Cet extrait souligne bien le fond de la question. Le propos n'est nullement de discourir de l'esclavage en tant que réalité de l'existence humaine, modèle d'organisation sociale, économique et politique ; de maîtrise de l'énergie travail ; choix opéré dans l'histoire par les civilisations grecques, romaines, arabo-musulmanes, européo-chrétiennes, occidentales. Le propos est de charger un continent, l'Afrique, du crime contre l'Humanité. D'imposer à sa population cette mémoire, cet héritage dans son patrimoine (le qualificatif génétique vient comme naturellement, même s'il n'est pas précisé).

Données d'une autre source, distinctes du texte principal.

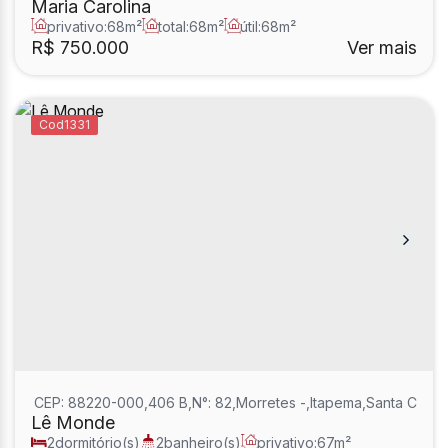
Maria Carolina
privativo:
68m²
total:
68m²
útil:
68m²
R$
750.000
Ver mais
1331
CEP: 88220-000
,
406 B
,
N°:
82
,
Morretes
,
Itapema
,
Santa Catari
Lê Monde
2
dormitório(s)
2
banheiro(s)
privativo:
67m²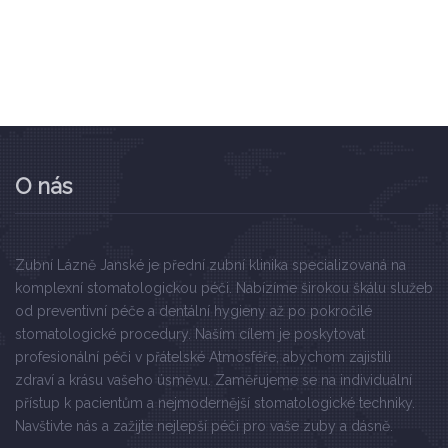
O nás
Zubní Lázně Janské je přední zubní klinika specializovaná na
komplexní stomatologickou péči. Nabízíme širokou škálu služeb
od preventivní péče a dentální hygieny až po pokročilé
stomatologické procedury. Naším cílem je poskytovat
profesionální péči v přátelské Atmosféře, abychom zajistili
zdraví a krásu vašeho úsměvu. Zaměřujeme se na individuální
přístup k pacientům a nejmodernější stomatologické techniky.
Navštivte nás a zažijte nejlepší péči pro vaše zuby a dásně.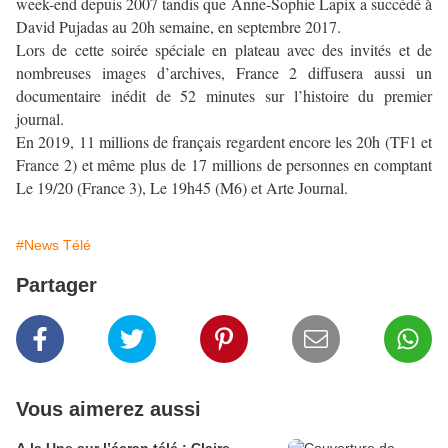
week-end depuis 2007 tandis que Anne-Sophie Lapix a succédé à
David Pujadas au 20h semaine, en septembre 2017.
Lors de cette soirée spéciale en plateau avec des invités et de
nombreuses images d’archives, France 2 diffusera aussi un
documentaire inédit de 52 minutes sur l’histoire du premier
journal.
En 2019, 11 millions de français regardent encore les 20h (TF1 et
France 2) et même plus de 17 millions de personnes en comptant
Le 19/20 (France 3), Le 19h45 (M6) et Arte Journal.
#News Télé
Partager
Vous aimerez aussi
A la Une sur l’écran télé : Claire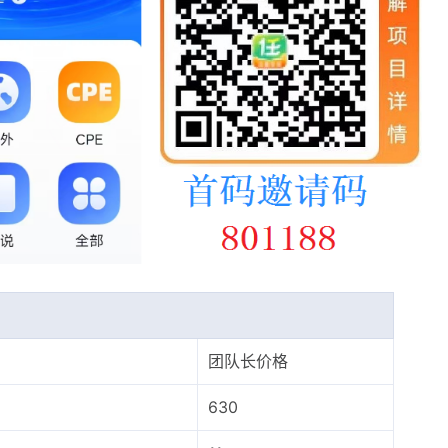
团队长价格
630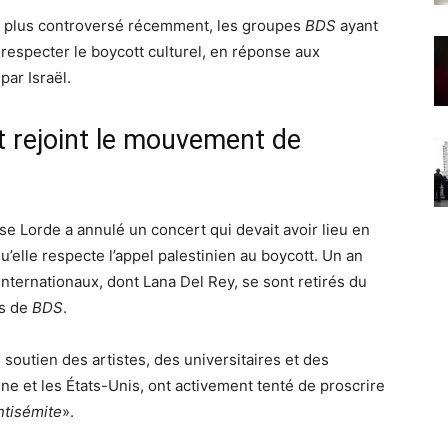
n plus controversé récemment, les groupes
BDS
ayant
à respecter le boycott culturel, en réponse aux
par Israël.
t rejoint le mouvement de
e Lorde a annulé un concert qui devait avoir lieu en
’elle respecte l’appel palestinien au boycott. Un an
internationaux, dont Lana Del Rey, se sont retirés du
ts de
BDS
.
soutien des artistes, des universitaires et des
ne et les États-Unis, ont activement tenté de proscrire
ntisémite
».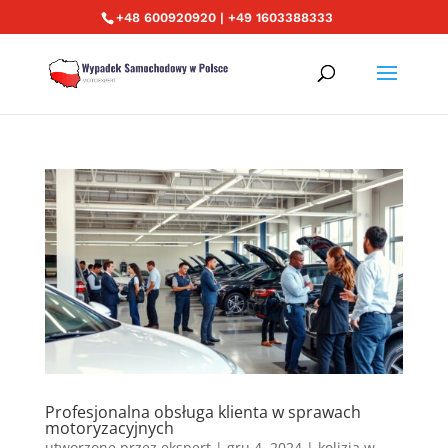
+48 600920920 | +49 1603388333
Profesjonalna obsługa klienta w sprawach
motoryzacyjnych
utworzone przez
ekspert
|
gru 4, 2024
|
kolizja w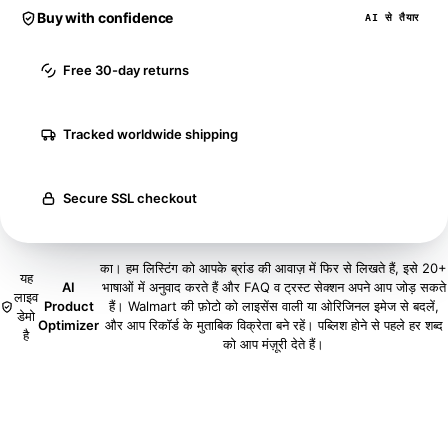
Buy with confidence
AI से तैयार
Free 30-day returns
Tracked worldwide shipping
Secure SSL checkout
का। हम लिस्टिंग को आपके ब्रांड की आवाज़ में फिर से लिखते हैं, इसे 20+
यह
AI
भाषाओं में अनुवाद करते हैं और FAQ व ट्रस्ट सेक्शन अपने आप जोड़ सकते
लाइव
Product
हैं। Walmart की फ़ोटो को लाइसेंस वाली या ओरिजिनल इमेज से बदलें,
डेमो
Optimizer
और आप रिकॉर्ड के मुताबिक विक्रेता बने रहें। पब्लिश होने से पहले हर शब्द
है
को आप मंज़ूरी देते हैं।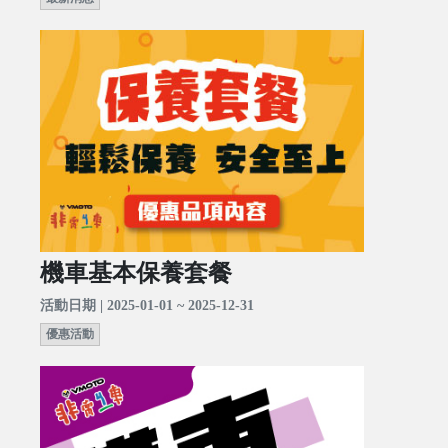
機車基本保養套餐
活動日期 | 2025-01-01 ~ 2025-12-31
優惠活動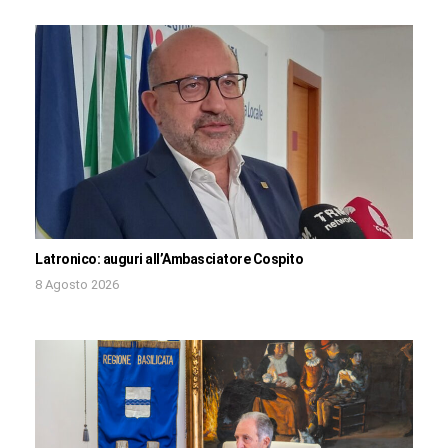
Latronico: auguri all’Ambasciatore Cospito
8 Agosto 2026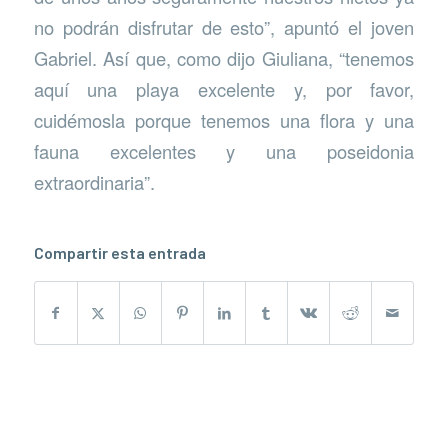
no podrán disfrutar de esto”, apuntó el joven
Gabriel. Así que, como dijo Giuliana, “tenemos
aquí una playa excelente y, por favor,
cuidémosla porque tenemos una flora y una
fauna excelentes y una poseidonia
extraordinaria”.
Compartir esta entrada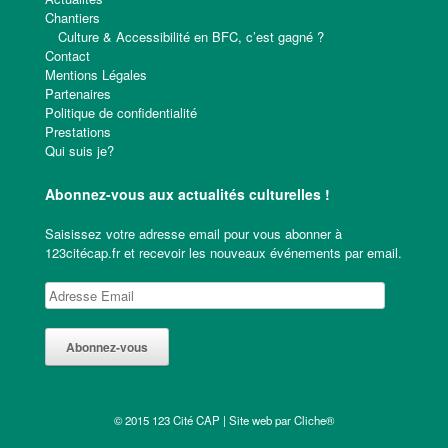
Chantiers
Culture & Accessibilité en BFC, c’est gagné ?
Contact
Mentions Légales
Partenaires
Politique de confidentialité
Prestations
Qui suis je?
Abonnez-vous aux actualités culturelles !
Saisissez votre adresse email pour vous abonner à
123citécap.fr et recevoir les nouveaux événements par email.
A
d
r
e
s
s
e
© 2015 123 Cité CAP | Site web par
Cliche®
E
m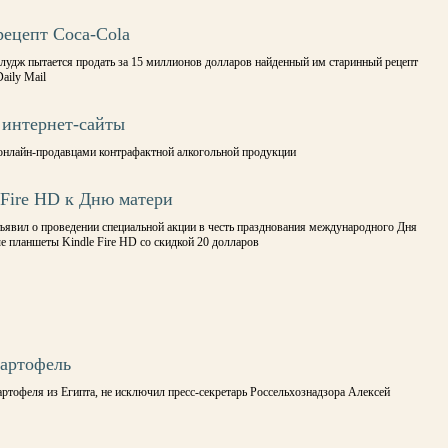
рецепт Coca-Cola
удж пытается продать за 15 миллионов долларов найденный им старинный рецепт
aily Mail
 интернет-сайты
онлайн-продавцами контрафактной алкогольной продукции
 Fire HD к Дню матери
вил о проведении специальной акции в честь празднования международного Дня
ые планшеты Kindle Fire HD со скидкой 20 долларов
картофель
артофеля из Египта, не исключил пресс-секретарь Россельхознадзора Алексей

Enfin, ayant fait de cette contribution particulière le caractère distinctif de l'altérité africaine, seulement à ce prix, admettre que "ce que les esclaves ont transmis appartient au patrimoine de l'humanité" reconnaître "cette présence africaine au monde".
Ce sont la Ligue des droits de l'homme et le CRAN, main dans la main, qui nous font ce cadeau empoisonné dans un communiqué commun, le 30 janvier 2006. Ce serait à désespérer si les déclarations de Christiane Taubira et de Maryse Condé ne précisaient pas le travail intellectuel, conceptuel à faire.
Maryse Condé : Le travail est à peine commencé, il démarre. Il faut d'abord se pencher sur les livres, les programmes scolaires où la part relative à l'esclavage est totalement minorée.
Christiane Taubira : C'est une date symbolique "mais il n'existe pas de date consensuelle. Il nous faut maintenant travailler pour faire du 10 mai 2006 le départ d'un événement essentiel qui va s'inscrire dans la durée, dans la conscience française, dans la mémoire française et dans des pratiques scolaires, universitaires, culturelles de la société française"[4]
L'UnivCsgd94120 pour mutualiser les savoirs historiques, sociétaux
La Société d'Histoire 94120 Saint-George & Dalayrac prendra toute sa part dans ce travail. Tous nos efforts tendent vers la réalisation de l'université d'été Saint-George & Dalayrac du 13 au 30 juillet 2006 et nous sommes ouverts à toutes les propositions pour atteindre la meilleure qualité possible.
Le blog Commémoration et Souvenir est le lieu de préparation de cette UnivCsgd94120. Les concours permettent des contributions individuelles voire collectives pour que les meilleures compétences s'expriment. Lire.
Consulter les statuts de la Société d'Histoire 94120 Saint-George & Dalayrac et les informations générales sur l'UnivCsgd94120
Notes
[1] Rencontre de M. Jacques CHIRAC, Président de la République, avec les membres du Comité pour la mémoire de l'esclavage, 30 janvier 2006.
[2] Rencontre de M. Jacques CHIRAC, Président de la République, avec les membres du Comité pour la mémoire de l'esclavage, 30 janvier 2006.